Fakta Baru Kasus Penganiayaan oleh Anak Bos Toko Roti di Cakung, Korban Sempat Diancam Ibu Pelaku
Hukum | 18 Desember 2024, 12:46 WIBJAKARTA, KOMPAS.TV - Kasus penganiayaan oleh anak bos toko roti di Cakung, Jakarta Timur, GSH, terhadap seorang pegawainya, D, menyedot animo masyarakat, khususnya setelah rekaman video penganiayaan itu viral di jagat maya.
Perjalanan pengungkapkan kasus penganiayaan itu lalu mengungkap berbagai fakta baru, seperti tabiat pelaku yang gemar marah-marah hingga korban yang terpaksa menjual motor keluarga satu-satunya demi mencari keadilan.
Berikut rangkuman fakta-fakta terbaru kasus penganiayaan oleh anak bos toko roti:
1. Berawal dari pelaku menyuruh korban mengantar makanan ke kamar pribadi
Kejadian bermula pada Kamis (17/10/2024) pukul 09.00 malam saat pelaku menyuruh korban untuk mengantar makanan pesan antar ke kamar pribadinya. Namun, oleh korban, permintaan itu ditolak.
Pelaku lalu mulai melempari korban dengan barang-barang, seperti patung, bangku, dan mesin EDC (Electronic Data Capture).
Ayah korban sempat menarik korban menyingkir dan memintanya untuk kabur. Namun, korban terpaksa kembali ke dalam ruangan untuk mengambil tas dan ponsel yang tertinggal.
Saat itu, korban kembali dilempari oleh pelaku, kali ini menggunakan bangku dan loyang yang akhirnya membuat bagian kepala korban terluka.
2. Laporan korban sempat dua kali ditolak kepolisian
Setelah kejadian yang menimpanya, korban melaporkan kasus penganiayaan itu ke Polsek Rawamangun, tetapi ditolak dengan alasan tidak bisa menangani.
Kemudian, korban melapor ke Polsek Cakung. Namun, di sana ia juga ditolak dengan alasan yang sama.
Setelah itu, korban melapor ke Polres Jakarta Timur dan akhirnya laporan diterima.
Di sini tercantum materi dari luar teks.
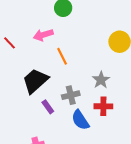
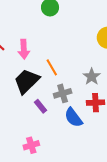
pink arrow: (43, 35) -> (24, 49), moved, turned -72
orange line: (62, 56) -> (52, 67), moved

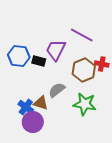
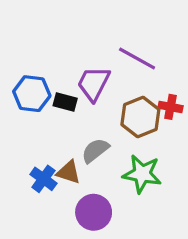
purple circle: (33, 122) -> (94, 212), moved

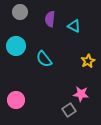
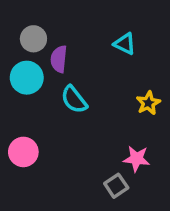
gray circle: (20, 12) -> (33, 39), moved
purple semicircle: (50, 19) -> (59, 59), moved
pink circle: (16, 100) -> (23, 152), moved

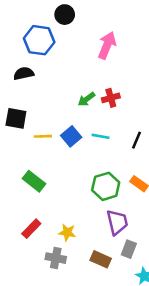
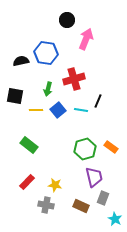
black circle: (65, 15) -> (67, 20), moved
blue hexagon: (39, 40) -> (46, 53), moved
red cross: (111, 98) -> (74, 79), moved, size x1.5
green arrow: (86, 99) -> (48, 89), moved, turned -40
black line: (136, 140) -> (98, 101), moved

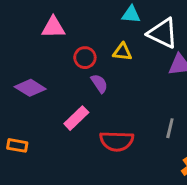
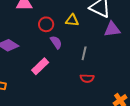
gray line: (170, 128) -> (84, 53), moved
red semicircle: (117, 141) -> (87, 78), moved, size x0.6

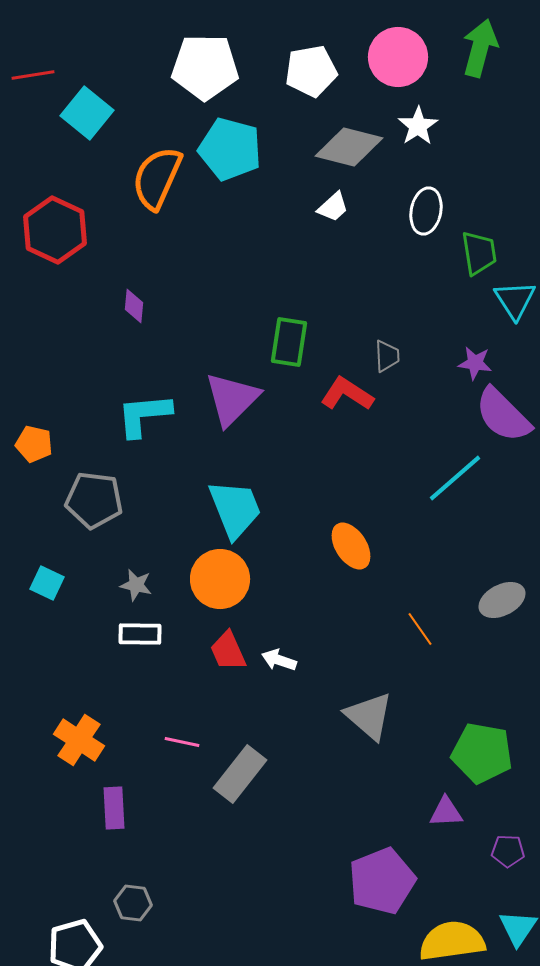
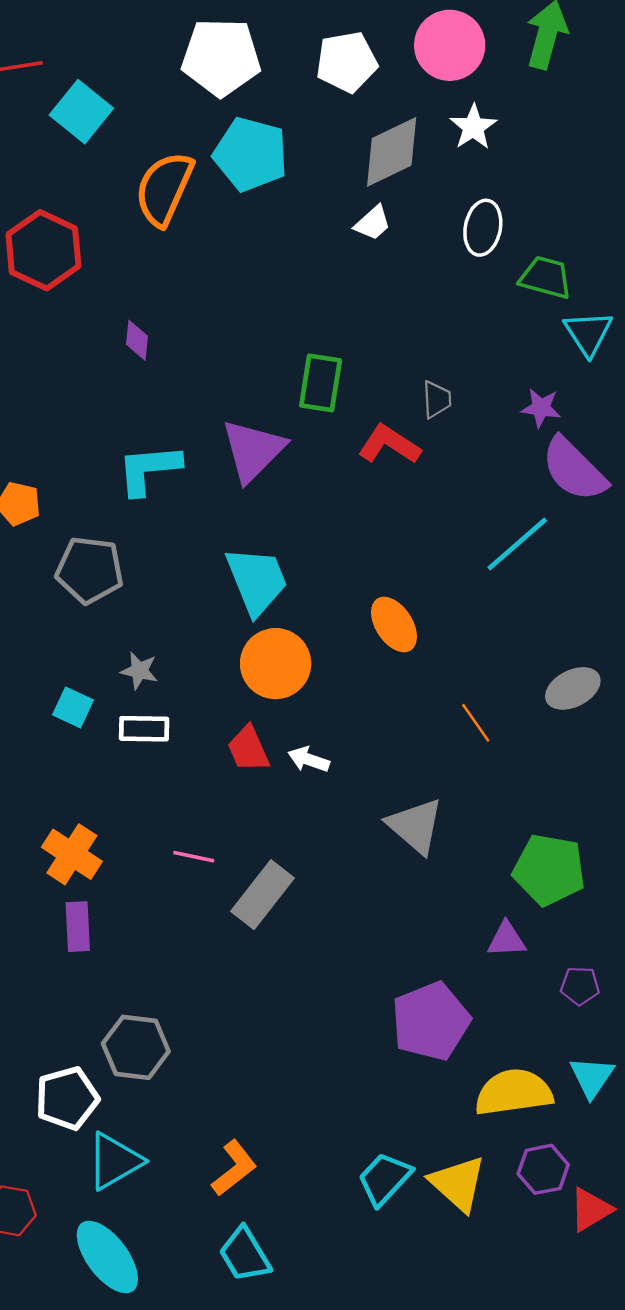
gray diamond: (349, 147) -> (392, 152), turned -40
green trapezoid: (479, 253) -> (546, 277), turned -66
orange circle: (220, 579) -> (276, 664), moved
cyan square: (47, 583) -> (73, 707), moved
purple rectangle: (114, 808) -> (78, 927), moved
gray hexagon: (133, 903) -> (136, 1047), size x1.5

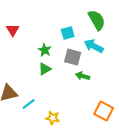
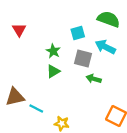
green semicircle: (97, 20) -> (109, 19), turned -40
cyan line: (29, 104) -> (36, 109), turned 64

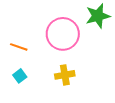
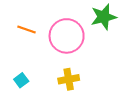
orange line: (19, 47) -> (26, 30), moved

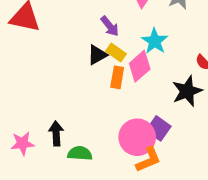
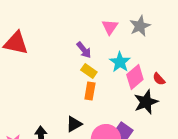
black triangle: (97, 55) -> (74, 124), moved
pink diamond: (140, 66) -> (135, 77), moved

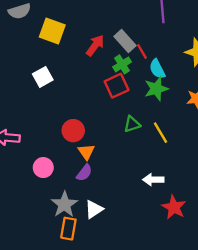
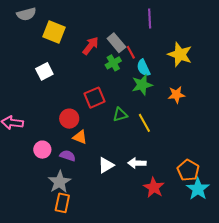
red square: (117, 86) -> (94, 98), moved
orange triangle: (86, 152) -> (80, 137), turned -35
purple semicircle: (84, 173) -> (68, 156), moved, turned -112
white triangle: (94, 209) -> (106, 165), moved

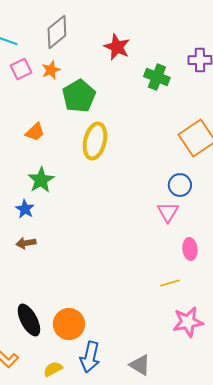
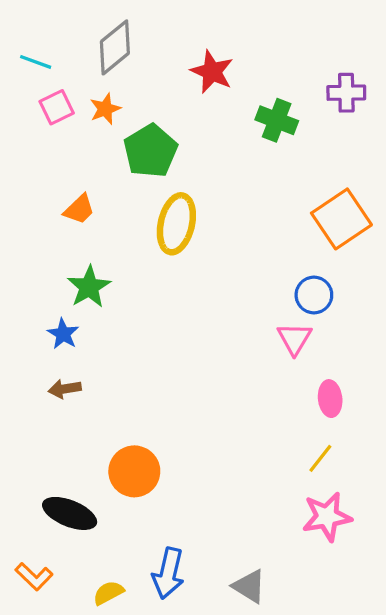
yellow line: (170, 283) -> (320, 458), moved, turned -36
black ellipse: (29, 320) -> (70, 513), turned -40
orange circle: (69, 324) -> (134, 471), moved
Korban kemudian menjalani visum esok harinya.
Baca Juga: Cerita Korban Penganiayaan Anak Bos Toko Roti, Soal Penyelidikan Hingga ke DPR
3. Korban sempat ditipu pengacara
Menurut kesaksian korban, ia sempat dua kali mengganti pengacara lantaran ditipu.
Pengacara pertama korban, yang awalnya mengaku berasal dari Lembaga Bantuan Hukum (LBH) utusan Polda setempat, ternyata merupakan pengacara suruhan ibu pelaku.
Usai sang pengacara menyebut dirinya merupakan utusan ibu pelaku, orang tua korban mengganti pengacara karena khawatir ada konflik kepentingan.